*Prompt*. Start to finish, print the entries exactly, and carry none of the pictures over.

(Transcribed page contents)
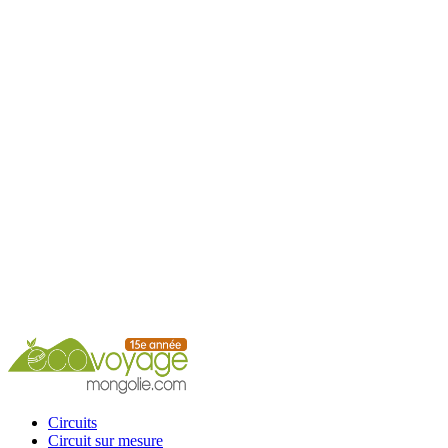
Accueil
Circuits
Circuit sur mesure
Circuits calendrier
Services
Guide
Conseils
Contacts
Circuits
Circuit sur mesure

*Task result*.
Accueil
Circuits
Circuit sur mesure
Circuits calendrier
Services
Guide
Conseils
Contacts
Circuits
Circuit sur mesure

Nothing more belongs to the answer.